What's next? Rising taxes and the destruction of the weak industrial fabric as the state sucks even more income from the export sector. It is impossible to expect anything else from the national bourgeoisie. In Argentina not even speculators expect it. If they have accepted almost unanimously a massive removal of the state debt, it is because they know that what is coming is a gigantic destruction of productive capacities and they cannot expect more. In Ecuador the IMF has already accepted an agreement precisely on a plan of reforms that will mean the demolition of the few social services attending to workers, a general increase in taxes and a direct attack on working conditions. In Argentina, nothing else can be expected. Even in Brazil, a much larger and diversified national capital, nothing but a new wave of attacks is coming. Bolsonaro and Guedes will divide up roles to occupy all the space for discussion... but the result will be no surprise whatsoever.
This is because in the global game, what is expected are more and more tensions becoming increasingly violent in order to win some new market. In the case of Turkey, the flight forward involves conquering a place of weight in the hydrocarbon market in order to gain exports by force: the war in Libya and the increasingly dangerous game of position in the eastern Mediterranean are the immediate result. In Argentina, this desperate search for markets is leading it to abandon the strategy of equilibrium that it had traditionally carried out with Europe, the United States and Brazil, in order to throw itself into the open arms of China. Today, China represents 85% of meat exports, 63% of the total foreign currency coming in through foreign trade, and 45% of the reserves of the Argentine Central Bank.
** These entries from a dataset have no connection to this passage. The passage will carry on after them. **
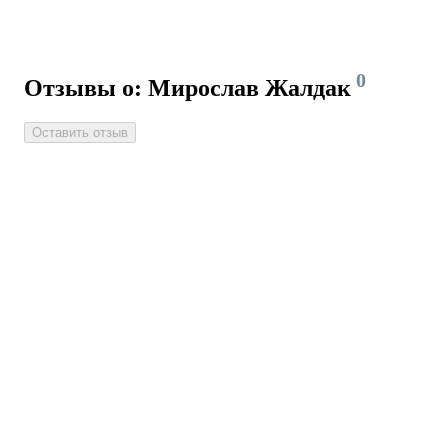
0
Отзывы о: Мирослав Жалдак
Оставить отзыв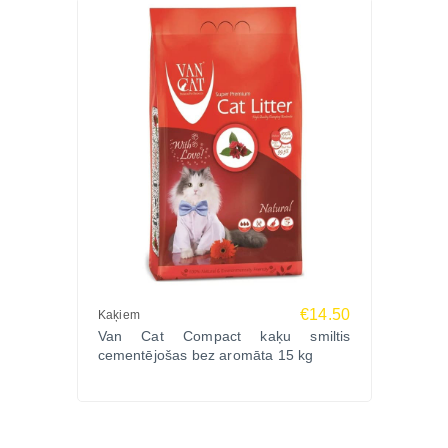
Nodrošini savam kaķim tīru, svaigu un komfortablu
tualetes vidi ar dabīgām, efektīvām un maigi
aromatizētām kaķu smiltīm.
Pasūti Van Cat Compact Baby Powder
Zoopasaule.lv – ātra piegāde visā Latvijā un
uzticama kvalitāte ikdienai.
Izvēlies
cementējošās kaķu smiltis
ērtai tīrīšanai
Zoopasaule.lv.
€14.50
Kaķiem
Van Cat Compact kaķu smiltis
cementējošas bez aromāta 15 kg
Is this not comparable to Turkish military pressure? Not in the forms, but it prepares a situation no less explosive. The United States is trying to relocate the most valuable industry to its territory, but it knows that it cannot recover the low cost industry, so it tries to move it to the Americas, recovering regional weight in the process. With China investing massively in South America, the inevitable global result is the transfer of tensions from the China Sea to the continent. In this context, Argentina's move to such a close relationship with China cannot fail to have consequences for its relationship with Brazil, which demands the immediate opening of markets such as the automotive sector, which are critical for Argentine capital.